Os acusados incluem uma enfermeira do Texas acusada de cobrar do Medicare por procedimentos médicos desnecessários de tratamento de feridas e de usar os lucros para comprar joias sofisticadas e carros de luxo; O proprietário de uma empresa de saúde mental, dizem os procuradores, visou os sem-abrigo, cobrando-lhes por serviços de estabilização de crises que não receberam; e o proprietário do hospício supostamente indenizou um funcionário da funerária por informações sobre beneficiários falecidos do Medicare.
Entretanto, um cardiologista da Florida foi indiciado num esquema de fraude de 89 milhões de dólares, no qual alegadamente administrou testes de rastreio cardiovascular desnecessários do ponto de vista médico a seguradoras para estudantes universitários-atletas e depois carimbou rotineiramente os resultados sem os rever pessoalmente.
Jason Finkelstein, um médico de 53 anos, foi acusado de fraude no sistema de saúde e conspiração no que os promotores descreveram como um esquema de anos para assustar atletas e levá-los a uma parada cardíaca súbita em campo ou nos tribunais. Alegadamente, atletas sem condições que tinham medo de competir foram submetidos a testes desnecessários e, num caso, um paciente cujos resultados eram rotineiramente confirmados falsamente morreu mais tarde, depois de problemas cardíacos graves não terem sido diagnosticados.
A fraude nos cuidados de saúde tem sido uma prioridade para o Departamento de Justiça e as conferências de imprensa têm sido uma visão comum ao longo do ano. A administração Trump enfatizou a fiscalização no ano passado, inclusive nomeando um novo procurador-geral adjunto, Colin MacDonald, para ajudar a supervisionar os processos por fraude na área da saúde no Departamento de Justiça, que dirige várias forças-tarefa especializadas.
“Os casos hoje em dia são mais do que roubar dólares dos contribuintes. Muitos são acusados de roubar a dignidade de uma pessoa”, disse MacDonald numa conferência de imprensa ao anunciar a repressão deste ano, que inclui casos que foram indiciados ou encerrados desde 8 de junho.
De acordo com o departamento, o caso de Finkelstein representa o tipo de esquema complexo que os procuradores estão a tentar desbaratar, alegando práticas médicas inadequadas que colocam os pacientes em risco, e não apenas serviços que não foram prestados. Um advogado de Finkelstein, um médico do Texas que se declarou culpado em uma audiência na Flórida na segunda-feira, não quis comentar as reportagens.

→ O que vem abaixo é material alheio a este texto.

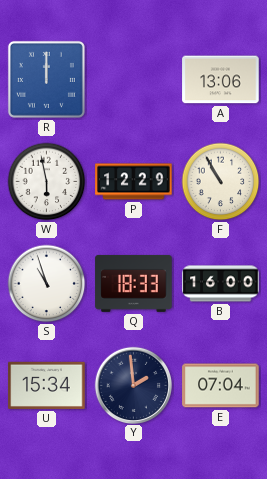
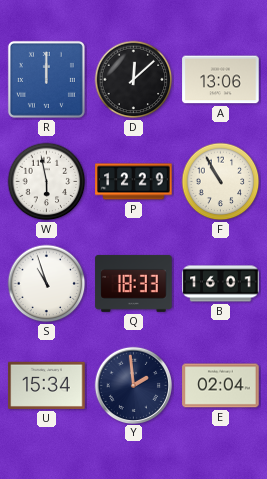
D: none -> 12:08
B: 16:00 -> 16:01
E: 07:04 -> 02:04
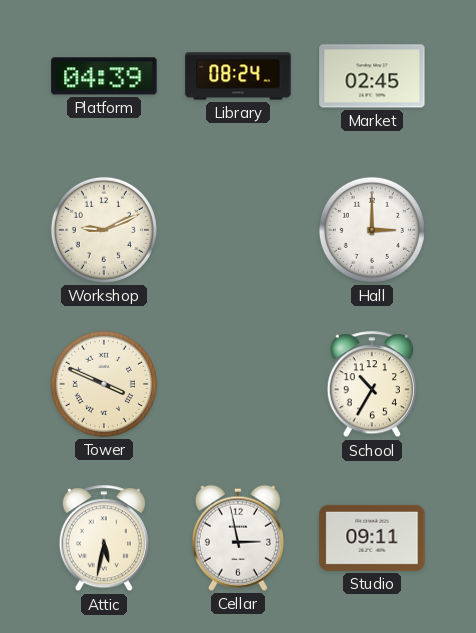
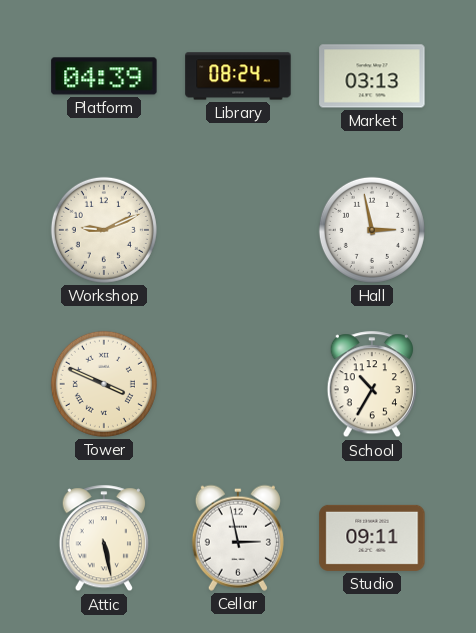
Market: 02:45 -> 03:13
Hall: 3:00 -> 2:58
Attic: 5:32 -> 5:28
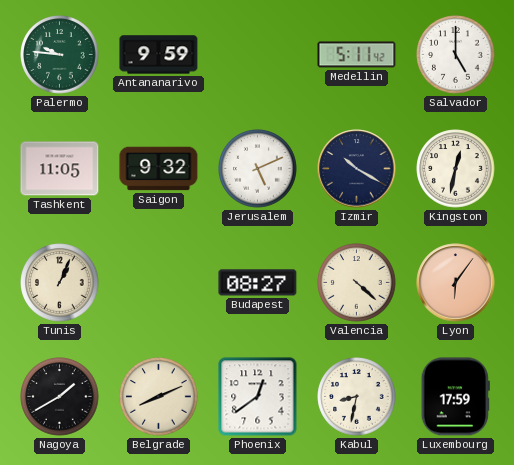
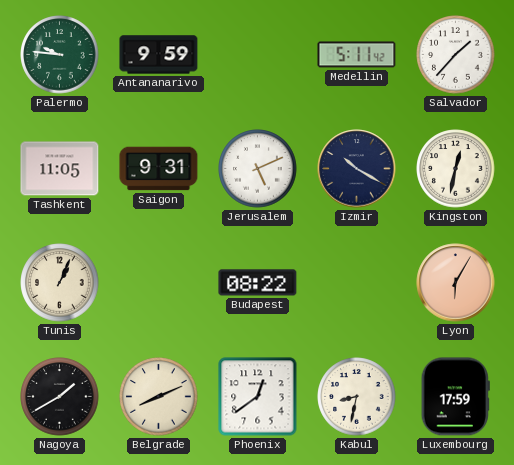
Salvador: 5:00 -> 1:37
Saigon: 9:32 -> 9:31
Budapest: 08:27 -> 08:22
Valencia: 4:22 -> none
Lyon: 6:06 -> 6:05
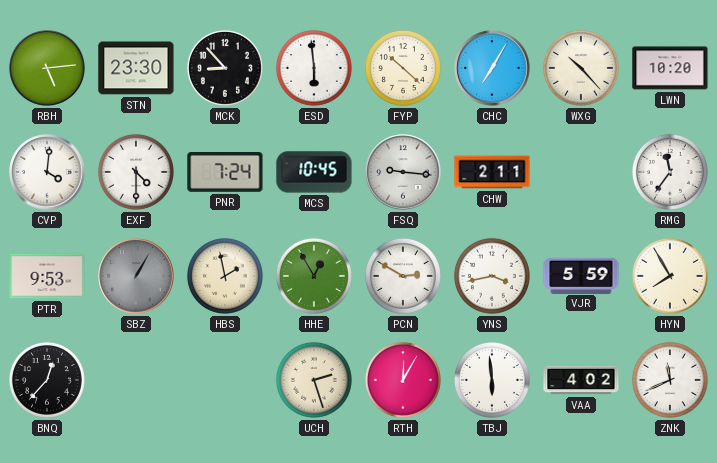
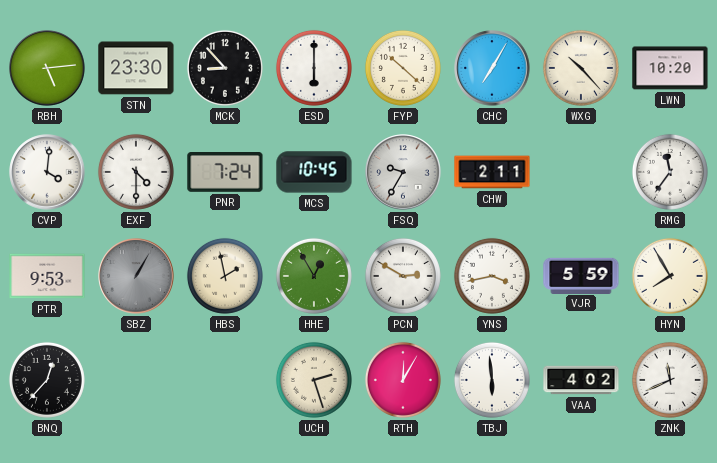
ESD: 5:59 -> 6:00
FSQ: 9:16 -> 9:35
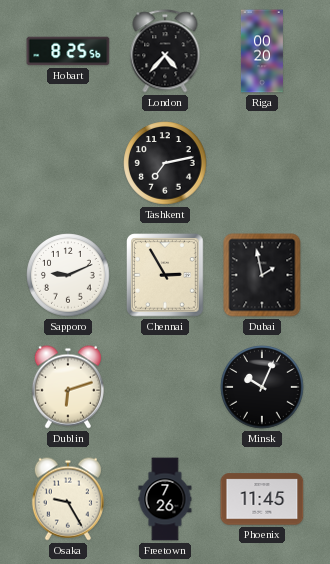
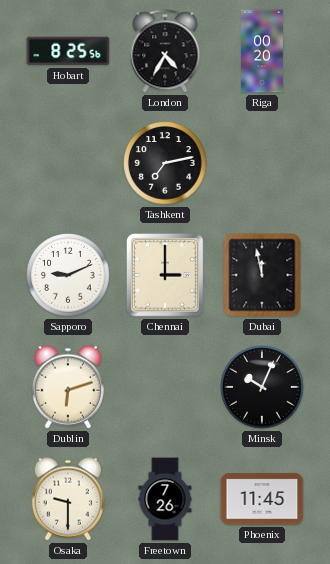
London: 4:37 -> 4:35
Chennai: 2:55 -> 3:00
Dubai: 1:58 -> 11:58
Osaka: 9:25 -> 9:30
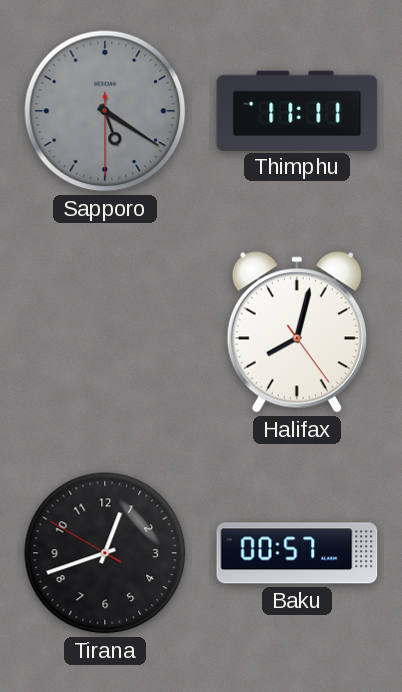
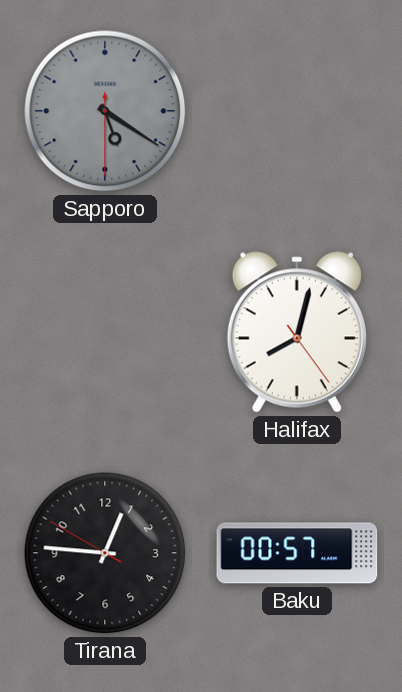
Thimphu: 11:11 -> none
Tirana: 12:41 -> 12:45
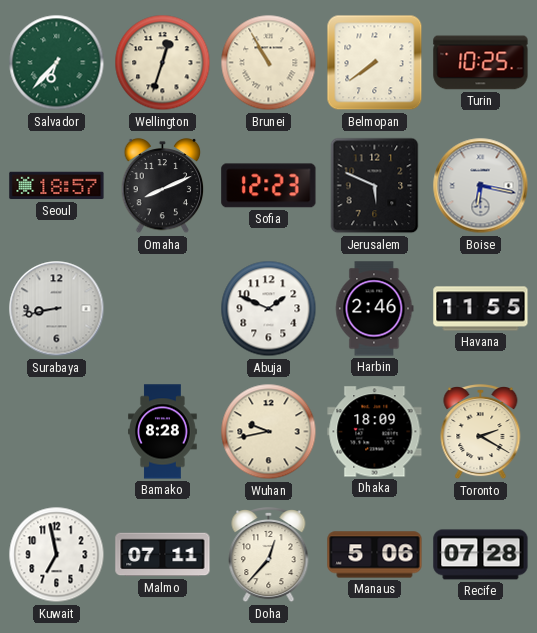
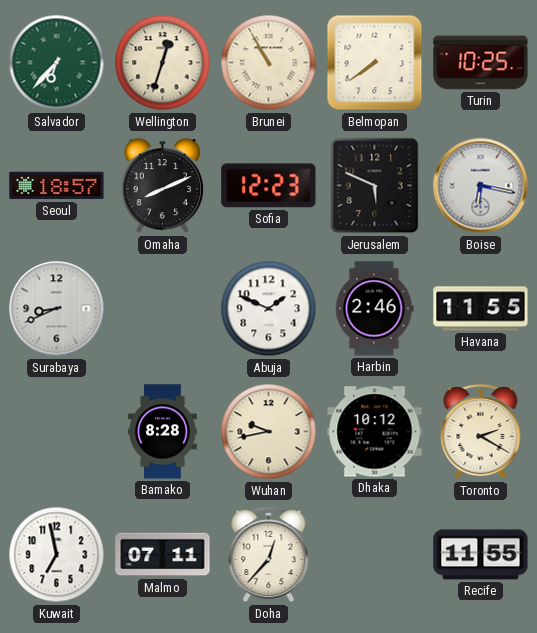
Surabaya: 8:43 -> 8:41
Dhaka: 18:09 -> 10:12
Manaus: 5:06 -> none
Recife: 07:28 -> 11:55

A suposta fraude ocorreu entre 2019 e o final do ano passado e envolveu Finkelstein e dois associados não identificados em uma clínica de testes e tratamento cardiovascular com sede na Flórida, onde atuou como diretor médico, de acordo com os promotores.
As autoridades disseram que o esquema tinha vários componentes, incluindo Finkelstein e sua empresa usando táticas de marketing enganosas, oferecendo exames cardíacos gratuitos para estudantes que não precisavam deles e certificando rotineiramente os resultados sem revisão, de acordo com a acusação.
A acusação alega que Finkelstein disse a um co-conspirador não identificado: “(o) esses caras podem ser perigosos…
Os associados de Finkelstein enviaram e-mails para treinadores esportivos de faculdades e universidades dizendo que os testes propostos poderiam detectar qualquer condição de risco de vida que pudesse impedir os alunos de jogar, e recomendaram que os funcionários da escola encaminhassem pacientes em potencial para testes.
As seguradoras não cobrem exames cardiovasculares, mas exigem uma determinação prévia da necessidade médica. Os promotores afirmam que, para evitar tal obstáculo, Finkelstein apresentou diagnósticos falsos às seguradoras, como pressão alta e hipertensão, que os atletas não tinham.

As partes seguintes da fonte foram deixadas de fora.